Import/Export

Ministry Gains Rs.2.5K Cr To Back Exporters

Published: May 20, 2023
Author: DIGITAL MEDIA EXECUTIVE

The additional 2,500 crore requested by the commerce ministry is intended to pay off arrears associated with its interest rate equalisation programme, which seeks to reduce exporters’ stress by making up a portion of the interest they pay on loans. The action attempts to lessen the difficulties that small exporters encounter as a result of increased borrowing rates and declining exports.

Exporters said that the majority of MSMEs’ borrowing rates have already surpassed the double-digit threshold.

“We requested an additional 2,500 crore from the finance ministry since we ran out of money for the interest equalisation scheme. Finance has approved the plan, but the cabinet will make the final decision, a government official said on the condition of anonymity.

Queries Messages sent to the ministries of business, industry, and finance went unanswered.

If the cabinet approves the additional requirement of 2,500 crore for the scheme in FY23, the government will spend a record-breaking 4,876 crore, nearly twice the amount allocated for the year. The government increased the amount allotted in FY23 ($2,376 crore) by roughly one-fourth to ($2,932 crore) in FY24 for the interest equalisation plan.

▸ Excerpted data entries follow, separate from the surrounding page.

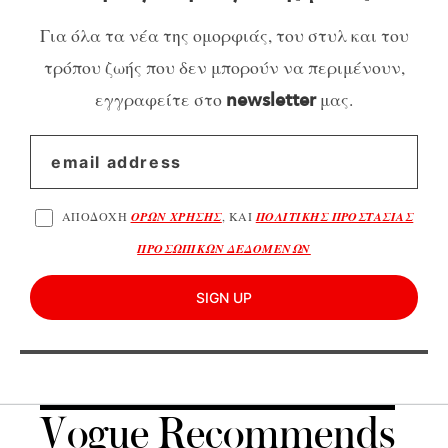
Για όλα τα νέα της ομορφιάς, του στυλ και του
τρόπου ζωής που δεν μπορούν να περιμένουν,
εγγραφείτε στο
μας.
newsletter
ΑΠΟΔΟΧΗ
ΟΡΩΝ ΧΡΗΣΗΣ
, ΚΑΙ
ΠΟΛΙΤΙΚΗΣ ΠΡΟΣΤΑΣΙΑΣ
ΠΡΟΣΩΠΙΚΩΝ ΔΕΔΟΜΕΝΩΝ
SIGN UP
Vogue Recommends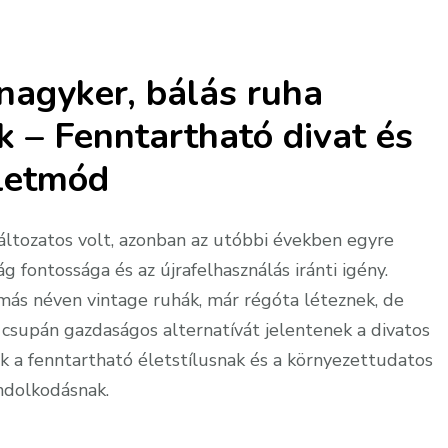
nagyker, bálás ruha
– Fenntartható divat és
letmód
változatos volt, azonban az utóbbi években egyre
 fontossága és az újrafelhasználás iránti igény.
 más néven vintage ruhák, már régóta léteznek, de
csupán gazdaságos alternatívát jelentenek a divatos
k a fenntartható életstílusnak és a környezettudatos
ndolkodásnak.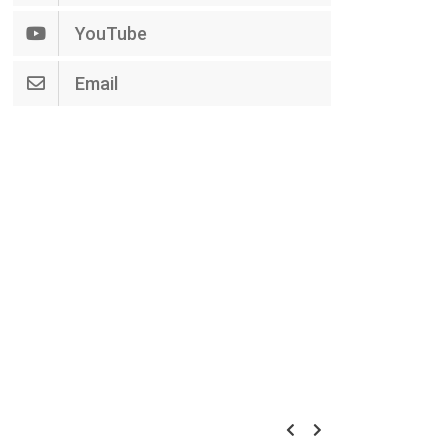
YouTube
Email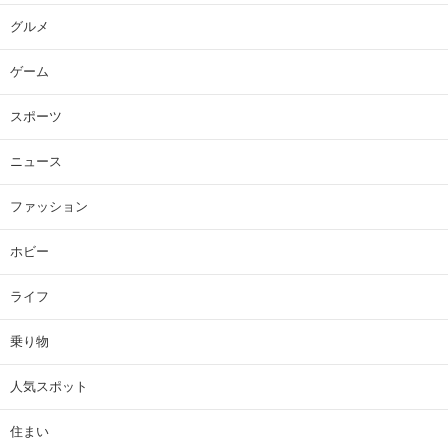
グルメ
ゲーム
スポーツ
ニュース
ファッション
ホビー
ライフ
乗り物
人気スポット
住まい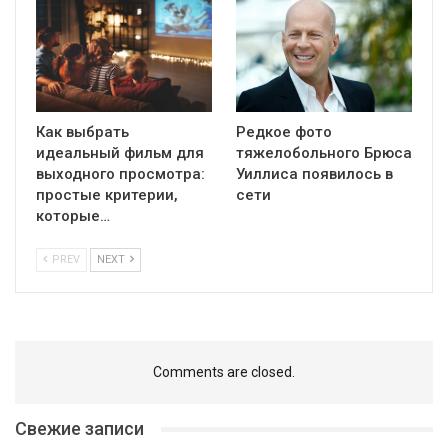
Как выбрать
Редкое фото
идеальный фильм для
тяжелобольного Брюса
выходного просмотра:
Уиллиса появилось в
простые критерии,
сети
которые…
PREV
NEXT
Comments are closed.
Свежие записи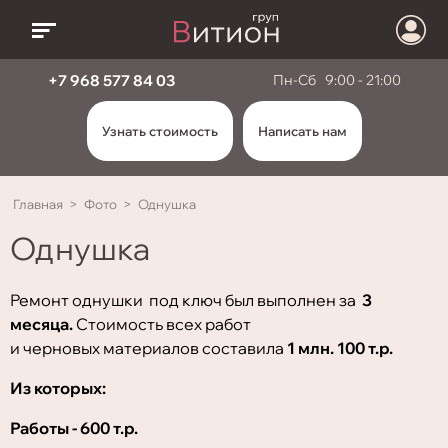
+7 968 577 84 03
Пн-Сб 9:00 - 21:00
Узнать стоимость
Написать нам
Главная
>
Фото
>
Однушка
Однушка
Ремонт однушки под ключ был выполнен за
3
месяца.
Стоимость всех работ
и черновых материалов составила
1 млн. 100 т.р.
Из которых:
Работы - 600 т.р.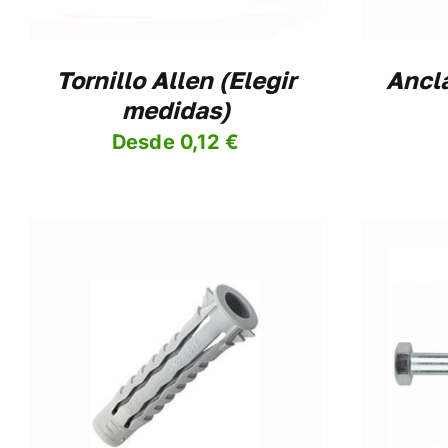
IONES
DEN
IR
Tornillo Allen (Elegir
Ancl
medidas)
NA
Desde
0,12
€
DUCTO
AÑADIR AL CARRITO
/
DETALLES
AÑ
DUCTO
E
IPLES
ANTES.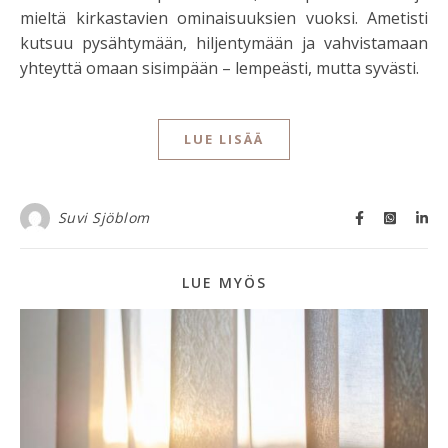
mieltä kirkastavien ominaisuuksien vuoksi. Ametisti
kutsuu pysähtymään, hiljentymään ja vahvistamaan
yhteyttä omaan sisimpään – lempeästi, mutta syvästi.
LUE LISÄÄ
Suvi Sjöblom
LUE MYÖS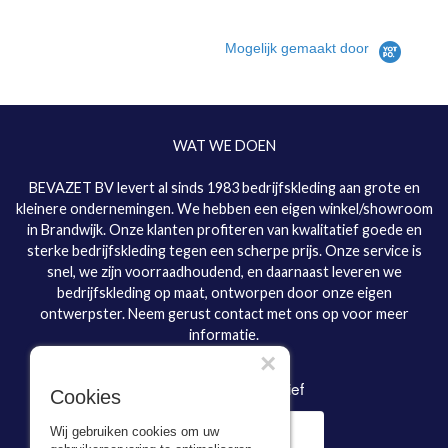
Mogelijk gemaakt door
WAT WE DOEN
BEVAZET BV levert al sinds 1983 bedrijfskleding aan grote en
kleinere ondernemingen. We hebben een eigen winkel/showroom
in Brandwijk. Onze klanten profiteren van kwalitatief goede en
sterke bedrijfskleding tegen een scherpe prijs. Onze service is
snel, we zijn voorraadhoudend, en daarnaast leveren we
bedrijfskleding op maat, ontworpen door onze eigen
ontwerpster. Neem gerust contact met ons op voor meer
informatie.
×
Inschrijven nieuwsbrief
Cookies
Wij gebruiken cookies om uw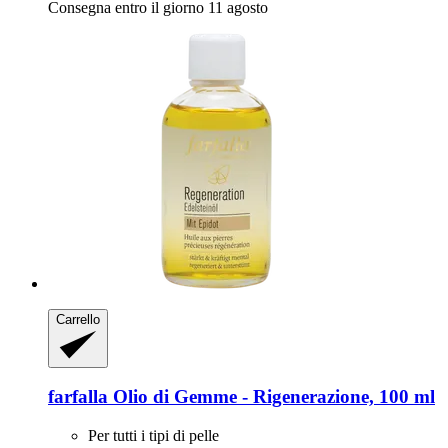
Consegna entro il giorno 11 agosto
Carrello
farfalla
Olio di Gemme -​ Rigenerazione, 100 ml
Per tutti i tipi di pelle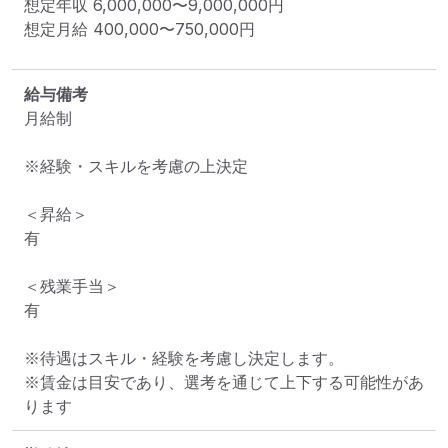
想定年収
6,000,000
〜
9,000,000
円
想定月給
400,000
〜
750,000
円
給与備考
月給制

※経験・スキルを考慮の上決定

＜昇給＞

有

＜残業手当＞

有

※待遇はスキル・経験を考慮し決定します。

※賃金は目安であり、選考を通じて上下する可能性があ
ります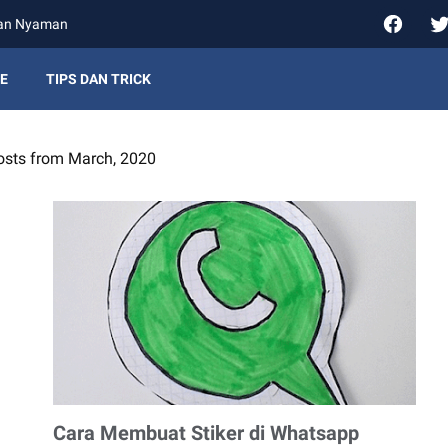
gan Nyaman
E
TIPS DAN TRICK
sts from March, 2020
Cara Membuat Stiker di Whatsapp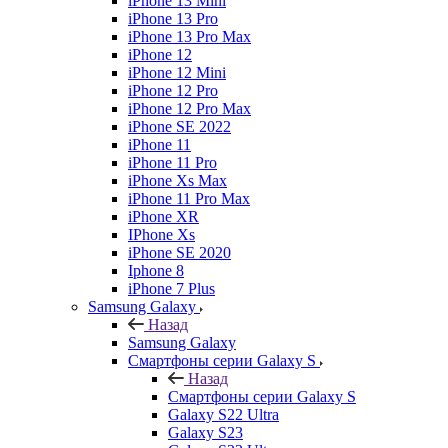
iPhone 13 Mini
iPhone 13 Pro
iPhone 13 Pro Max
iPhone 12
iPhone 12 Mini
iPhone 12 Pro
iPhone 12 Pro Max
iPhone SE 2022
iPhone 11
iPhone 11 Pro
iPhone Xs Max
iPhone 11 Pro Max
iPhone XR
IPhone Xs
iPhone SE 2020
Iphone 8
iPhone 7 Plus
Samsung Galaxy
Назад
Samsung Galaxy
Смартфоны серии Galaxy S
Назад
Смартфоны серии Galaxy S
Galaxy S22 Ultra
Galaxy S23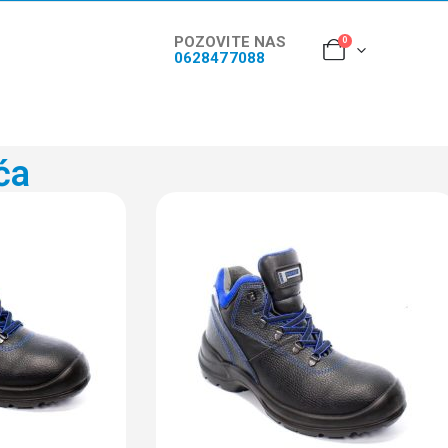
POZOVITE NAS
0
0628477088
ća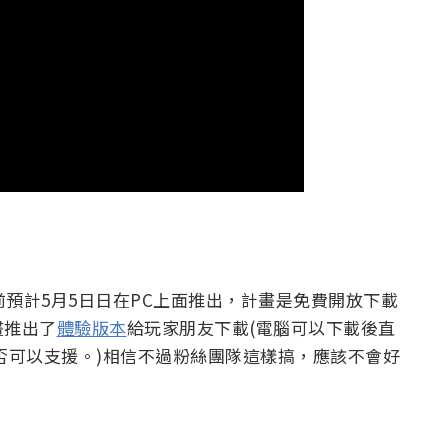
 Solid》目前預計5月5日日在PC上面推出，計畫是免費開放下載
畫推出了
體驗版本
給玩家朋友下載(電腦可以下載後直
否可以支援。)相信不過粉絲團隊這樣搞，應該不會好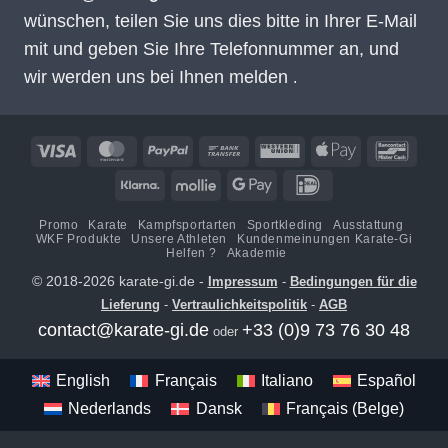
wünschen, teilen Sie uns dies bitte in Ihrer E-Mail
mit und geben Sie Ihre Telefonnummer an, und
wir werden uns bei Ihnen melden
.
Visa
MasterCard
PayPal
Banküberweisung
Western
Apple
Banco
Union
Pay
Klarna
Mollie
Google
IDeal
Pay
Promo
Karate
Kampfsportarten
Sportkleding
Ausstattung
WKF Produkte
Unsere Athleten
Kundenmeinungen Karate-Gi
Helfen ?
Akademie
© 2018-2026 karate-gi.de -
Impressum
-
Bedingungen für die
Lieferung
-
Vertraulichkeitspolitik
-
AGB
contact@karate-gi.de
+33 (0)9 73 76 30 48
oder
English
Français
Italiano
Español
Nederlands
Dansk
Français (Belge)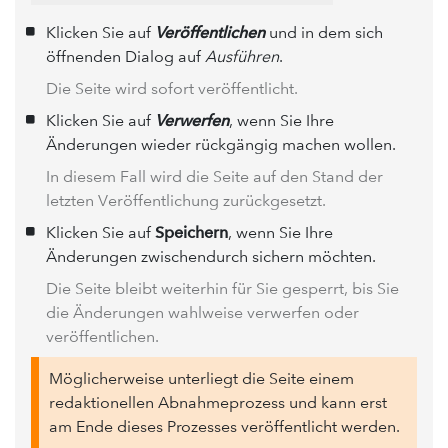
Klicken Sie auf
Veröffentlichen
und in dem sich
öffnenden Dialog auf
Ausführen
.
Die Seite wird sofort veröffentlicht.
Klicken Sie auf
Verwerfen
, wenn Sie Ihre
Änderungen wieder rückgängig machen wollen.
In diesem Fall wird die Seite auf den Stand der
letzten Veröffentlichung zurückgesetzt.
Klicken Sie auf
Speichern
, wenn Sie Ihre
Änderungen zwischendurch sichern möchten.
Die Seite bleibt weiterhin für Sie gesperrt, bis Sie
die Änderungen wahlweise verwerfen oder
veröffentlichen.
Möglicherweise unterliegt die Seite einem
redaktionellen Abnahmeprozess und kann erst
am Ende dieses Prozesses veröffentlicht werden.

Before deciding to take a break in April, the Reserve Bank of India (RBI) had increased its key policy rates six times in a row to combat inflation. Since May 2022, the central bank has increased the repo rate by a total of 250 basis points (bps), bringing it to 6.5%.

The budget set aside for interest equalisation programme was already drastically hiked to 2,376 crore from 1,900 crore in FY22 and 1,600 crore in FY21 as the conflict in the Ukraine and the avian influenza epidemic forced central banks worldwide to raise borrowing costs to halt record-high inflation.

In April, India’s exports of goods decreased by the most in three years as a result of weaker global demand and falling commodity prices. From $39.70 billion in April of last year, exports fell by over 13% to $34.66 billion in April of this year. Additionally, from $58.06 billion a year earlier to $49.90 billion in the month, product imports decreased by 14%.

FISME’s Animesh Saxena explained the advantage of the interest equalisation system by stating that exporters receive a rebate on interest rates under the scheme.

If there is a Some banks will charge 8% of whatever I have borrowed and every three months, they will give me the 3% back. For example, if I borrow a bank’s working capital limit and the bank charges me 8% and the subsidy is 3%. After compensating for the subsidies, some banks only charge 5% up front,” Saxena said.

He continued by saying that the programme is essential for exporters because borrowing rates abroad are around 4-5%.

“Indian companies’ products were getting more expensive while they were borrowing at 8–9%. Therefore, to provide them with some respite, the government introduced this programme so that Indian exporters would not experience unusually high pricing, he continued.

Saxena claimed that this programme aids exporters in maintaining their competitiveness despite the need for more funding, but the demand scenario For India’s exports to increase at a healthy rate, conditions must improve.

With the exception of four nations, exports to all top main destinations fell in April of this year compared to April of last, by 4% to 43%.

Outbound shipments to the Netherlands, UK, Saudi Arabia, and Italy increased by 23%, 20.7%, 8.38%, and 3.59%, respectively, all fueled by exports of petroleum products.

While this was going on, the overall exports of petro-products decreased by 1.38% due to a dramatic drop in crude oil prices. Exports in this sector totaled $6.48 billion in April 2018 against $7.86 billion in April 2022.